Although a person cannot be permitted to avoid liability for his actions by deceitfully concealing wrongdoing until after limitations has run, if the plaintiff has actual or constructive notice of alleged injury-causing conduct, the limitations period commences, regardless of any fraudulent concealment. Hooks v. Samson Lone Star, LP, 457 S.W.3d 52, 57-59 (Tex. 2015). After being put on notice of the alleged harm or injury-causing actions, the claimant must exercise reasonable diligence to investigate the suspected harm and file suit, if at all, within the limitations period. Exxon Corp., 348 S.W.3d at 207.

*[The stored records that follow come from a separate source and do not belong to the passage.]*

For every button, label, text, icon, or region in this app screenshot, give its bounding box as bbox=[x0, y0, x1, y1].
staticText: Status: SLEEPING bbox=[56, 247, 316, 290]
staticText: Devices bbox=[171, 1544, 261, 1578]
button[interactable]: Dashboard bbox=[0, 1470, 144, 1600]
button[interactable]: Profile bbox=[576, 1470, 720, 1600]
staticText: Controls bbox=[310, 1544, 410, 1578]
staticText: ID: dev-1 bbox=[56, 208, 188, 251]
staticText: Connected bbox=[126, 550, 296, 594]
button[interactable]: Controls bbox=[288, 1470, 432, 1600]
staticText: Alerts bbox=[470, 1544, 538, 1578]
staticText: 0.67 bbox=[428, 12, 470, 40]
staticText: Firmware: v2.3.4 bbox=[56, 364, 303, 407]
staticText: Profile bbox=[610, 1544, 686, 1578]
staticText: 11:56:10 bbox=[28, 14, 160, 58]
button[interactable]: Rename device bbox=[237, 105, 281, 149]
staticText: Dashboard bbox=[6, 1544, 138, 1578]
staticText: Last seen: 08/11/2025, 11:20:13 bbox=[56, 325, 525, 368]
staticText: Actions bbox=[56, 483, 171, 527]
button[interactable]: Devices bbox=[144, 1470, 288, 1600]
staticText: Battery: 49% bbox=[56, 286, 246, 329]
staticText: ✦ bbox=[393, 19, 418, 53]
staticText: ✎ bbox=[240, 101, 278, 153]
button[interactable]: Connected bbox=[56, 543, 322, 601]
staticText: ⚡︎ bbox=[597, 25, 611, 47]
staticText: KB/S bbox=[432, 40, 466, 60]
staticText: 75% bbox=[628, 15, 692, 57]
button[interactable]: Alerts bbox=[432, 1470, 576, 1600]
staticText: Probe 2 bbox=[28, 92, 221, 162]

As discussed above, by December 2007 at the latest, Sumrow had knowledge of all the facts that would have caused a reasonably prudent person to inquire further. Because we have already concluded the evidence conclusively establishes that by exercising reasonable diligence, Sumrow should have known of the facts giving rise to his cause of action well before June 1, 2008, such that his claim was barred by limitations, we sustain appellants' third issue and need not address their fourth. See TEX. R. APP. P. 47.1.
CONCLUSION
We reverse the trial court's judgment and render judgment that Sumrow take nothing on his claims against appellants.
/David J. Schenck/
DAVID J. SCHENCK
JUSTICE 160840F.P05
JUDGMENT
On Appeal from the 439th Judicial District Court, Rockwall County, Texas
Trial Court Cause No. 1-14-814.
Opinion delivered by Justice Schenck, Justices Lang and Evans participating.

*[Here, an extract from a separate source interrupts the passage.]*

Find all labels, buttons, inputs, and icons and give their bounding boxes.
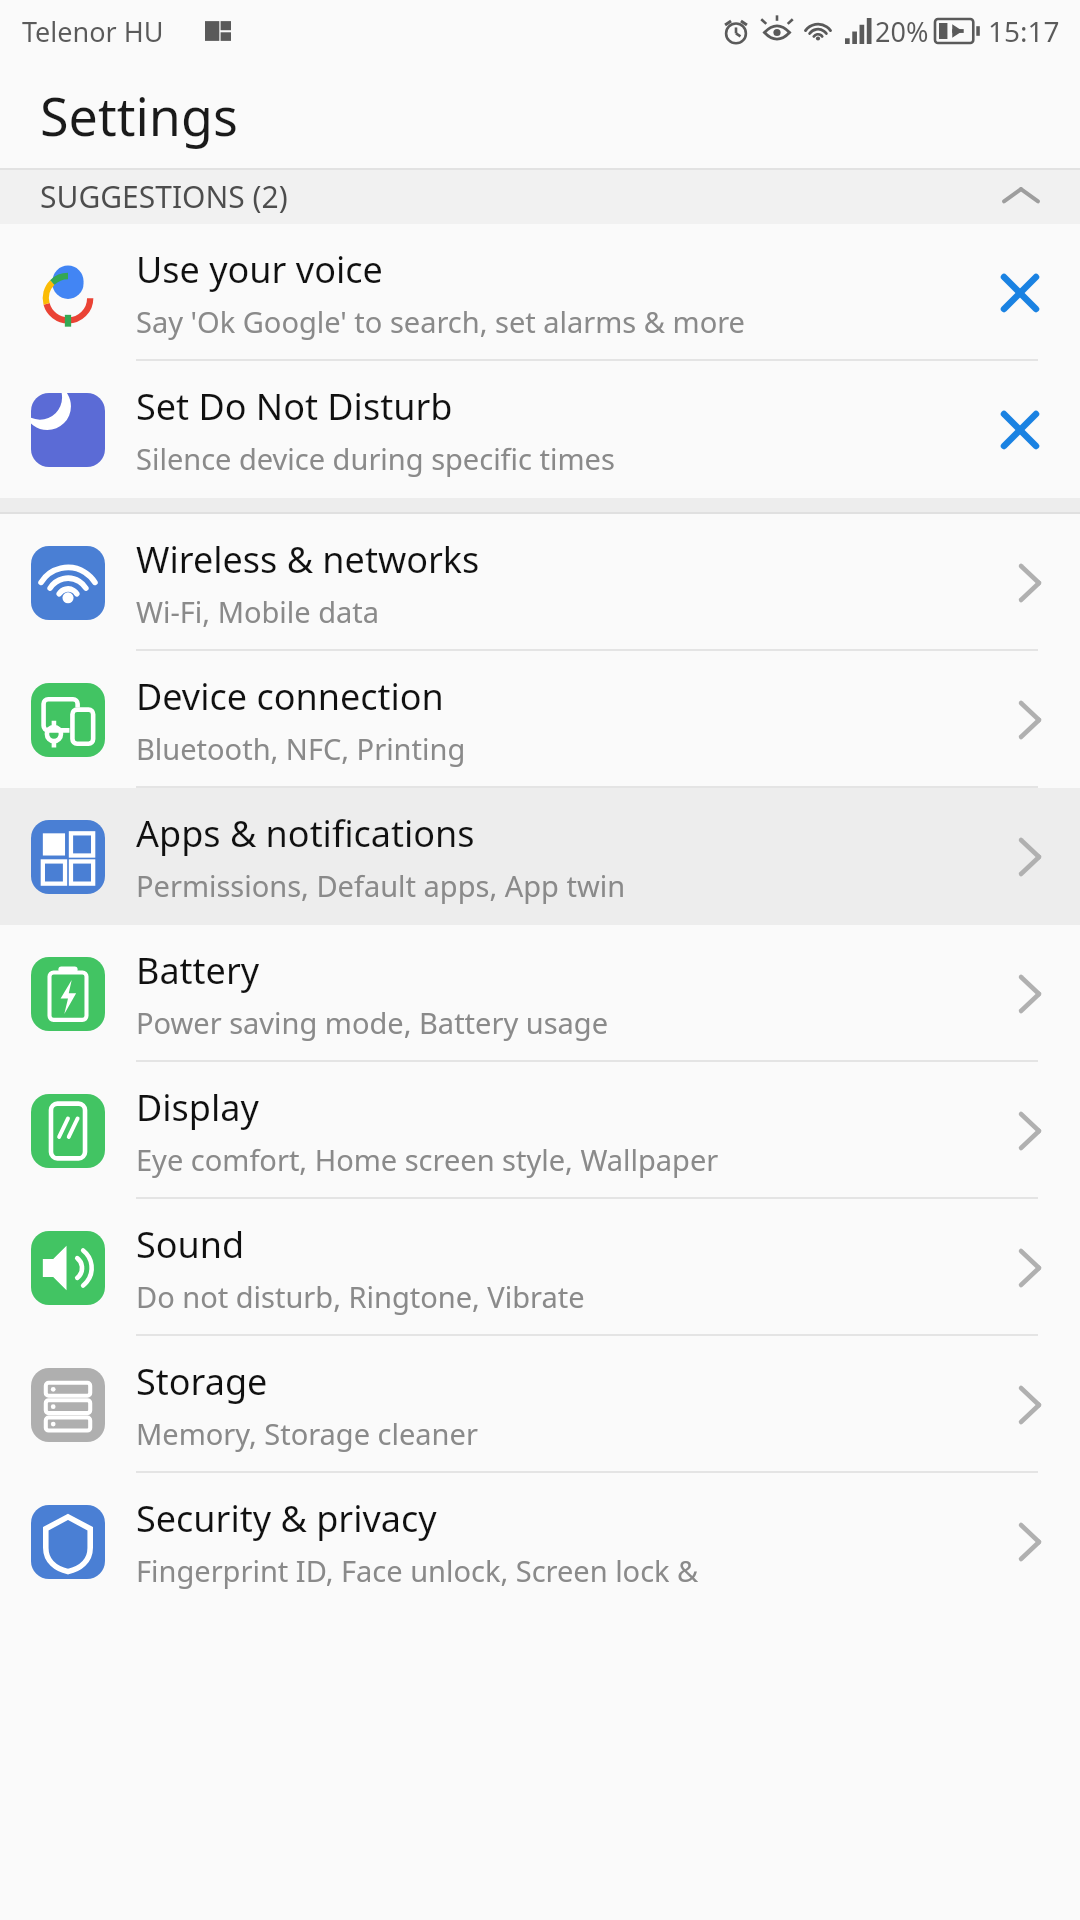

In accordance with this Court's opinion of this date, the judgment of the trial court is REVERSED and judgment is RENDERED that:
GALEN RAY SUMROW take nothing on his claims against appellants.
It is ORDERED that appellant KEN TEEL, CHALON INVESTMENTS, LLC, AND CHALON DEVELOPMENT CORPORATION recover their costs of this appeal from appellee GALEN RAY SUMROW. Judgment entered this 13th day of November, 2017.